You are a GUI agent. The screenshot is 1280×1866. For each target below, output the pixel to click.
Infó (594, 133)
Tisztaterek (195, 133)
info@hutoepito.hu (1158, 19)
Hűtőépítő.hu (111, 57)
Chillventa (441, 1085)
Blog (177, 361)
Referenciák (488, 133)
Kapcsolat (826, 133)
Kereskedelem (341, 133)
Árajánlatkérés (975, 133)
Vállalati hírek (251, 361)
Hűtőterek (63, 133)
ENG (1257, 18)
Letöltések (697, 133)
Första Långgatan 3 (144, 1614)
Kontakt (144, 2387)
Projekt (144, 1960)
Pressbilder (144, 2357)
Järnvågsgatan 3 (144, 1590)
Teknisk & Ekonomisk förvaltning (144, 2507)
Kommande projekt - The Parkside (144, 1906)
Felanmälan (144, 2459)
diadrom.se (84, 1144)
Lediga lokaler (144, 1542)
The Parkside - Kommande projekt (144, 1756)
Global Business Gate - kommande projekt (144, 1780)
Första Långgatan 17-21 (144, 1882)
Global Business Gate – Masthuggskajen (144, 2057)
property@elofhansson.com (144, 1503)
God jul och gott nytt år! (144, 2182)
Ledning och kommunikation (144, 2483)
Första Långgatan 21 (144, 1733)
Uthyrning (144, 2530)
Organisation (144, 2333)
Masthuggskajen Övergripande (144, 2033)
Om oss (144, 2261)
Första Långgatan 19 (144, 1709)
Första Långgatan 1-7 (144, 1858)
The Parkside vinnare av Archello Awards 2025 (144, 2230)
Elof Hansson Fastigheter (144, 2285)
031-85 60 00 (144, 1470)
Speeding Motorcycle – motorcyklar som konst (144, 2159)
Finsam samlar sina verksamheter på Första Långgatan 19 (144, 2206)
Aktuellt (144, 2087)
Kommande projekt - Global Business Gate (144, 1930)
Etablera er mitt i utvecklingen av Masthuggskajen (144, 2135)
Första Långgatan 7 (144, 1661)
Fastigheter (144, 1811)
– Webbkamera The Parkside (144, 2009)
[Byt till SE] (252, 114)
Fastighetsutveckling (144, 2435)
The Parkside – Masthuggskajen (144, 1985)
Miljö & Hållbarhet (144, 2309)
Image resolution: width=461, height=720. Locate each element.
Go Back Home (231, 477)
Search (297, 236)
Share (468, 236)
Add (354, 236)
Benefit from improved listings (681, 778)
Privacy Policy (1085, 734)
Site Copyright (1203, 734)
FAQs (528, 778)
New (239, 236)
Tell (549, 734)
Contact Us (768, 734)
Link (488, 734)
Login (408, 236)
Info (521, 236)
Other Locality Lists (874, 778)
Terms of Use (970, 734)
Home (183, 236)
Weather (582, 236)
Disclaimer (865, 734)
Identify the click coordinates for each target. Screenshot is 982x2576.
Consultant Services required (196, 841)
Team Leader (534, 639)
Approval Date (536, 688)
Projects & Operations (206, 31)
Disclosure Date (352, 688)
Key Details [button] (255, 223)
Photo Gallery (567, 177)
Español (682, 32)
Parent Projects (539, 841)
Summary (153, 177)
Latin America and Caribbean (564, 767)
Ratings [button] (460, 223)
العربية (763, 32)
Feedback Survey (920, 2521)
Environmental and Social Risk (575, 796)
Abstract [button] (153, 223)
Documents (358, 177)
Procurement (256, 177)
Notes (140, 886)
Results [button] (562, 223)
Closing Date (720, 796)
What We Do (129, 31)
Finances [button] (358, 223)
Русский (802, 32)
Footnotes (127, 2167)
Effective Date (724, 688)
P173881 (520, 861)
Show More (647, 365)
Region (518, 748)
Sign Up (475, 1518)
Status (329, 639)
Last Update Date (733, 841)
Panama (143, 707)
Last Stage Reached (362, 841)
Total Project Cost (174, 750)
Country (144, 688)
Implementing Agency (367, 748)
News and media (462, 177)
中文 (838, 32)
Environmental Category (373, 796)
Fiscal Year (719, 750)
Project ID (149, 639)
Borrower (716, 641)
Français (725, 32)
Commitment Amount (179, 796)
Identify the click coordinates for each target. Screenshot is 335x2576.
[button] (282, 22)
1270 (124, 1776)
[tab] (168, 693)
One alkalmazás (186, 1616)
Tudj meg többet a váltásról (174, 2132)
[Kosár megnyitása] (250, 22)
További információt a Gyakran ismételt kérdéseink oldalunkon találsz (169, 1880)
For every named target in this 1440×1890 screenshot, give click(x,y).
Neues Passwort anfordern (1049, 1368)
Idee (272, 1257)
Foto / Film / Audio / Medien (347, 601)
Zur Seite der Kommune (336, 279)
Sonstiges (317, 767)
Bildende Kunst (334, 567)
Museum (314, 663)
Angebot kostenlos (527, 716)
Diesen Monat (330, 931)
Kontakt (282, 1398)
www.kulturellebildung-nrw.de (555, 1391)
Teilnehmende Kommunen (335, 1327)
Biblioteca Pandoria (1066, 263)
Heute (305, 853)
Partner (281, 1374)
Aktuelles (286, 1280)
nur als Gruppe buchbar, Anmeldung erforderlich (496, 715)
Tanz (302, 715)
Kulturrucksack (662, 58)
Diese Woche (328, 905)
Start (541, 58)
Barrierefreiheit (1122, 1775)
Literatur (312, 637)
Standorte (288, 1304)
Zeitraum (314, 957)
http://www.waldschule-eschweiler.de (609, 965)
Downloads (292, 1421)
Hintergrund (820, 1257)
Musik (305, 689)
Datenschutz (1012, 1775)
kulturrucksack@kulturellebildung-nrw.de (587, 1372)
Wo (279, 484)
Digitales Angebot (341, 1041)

- TASK INSTRUCTIONS
Please return the lines above that run from the line containing "[Byt till SE] (252, 114)" to the line containing "Consultant Services required (196, 841)", inclusive, exactly and with no other lines.

- ANSWER TO THIS TASK
[Byt till SE] (252, 114)
Fastighetsutveckling (144, 2435)
The Parkside – Masthuggskajen (144, 1985)
Miljö & Hållbarhet (144, 2309)
Image resolution: width=461, height=720. Locate each element.
Go Back Home (231, 477)
Search (297, 236)
Share (468, 236)
Add (354, 236)
Benefit from improved listings (681, 778)
Privacy Policy (1085, 734)
Site Copyright (1203, 734)
FAQs (528, 778)
New (239, 236)
Tell (549, 734)
Contact Us (768, 734)
Link (488, 734)
Login (408, 236)
Info (521, 236)
Other Locality Lists (874, 778)
Terms of Use (970, 734)
Home (183, 236)
Weather (582, 236)
Disclaimer (865, 734)
Identify the click coordinates for each target. Screenshot is 982x2576.
Consultant Services required (196, 841)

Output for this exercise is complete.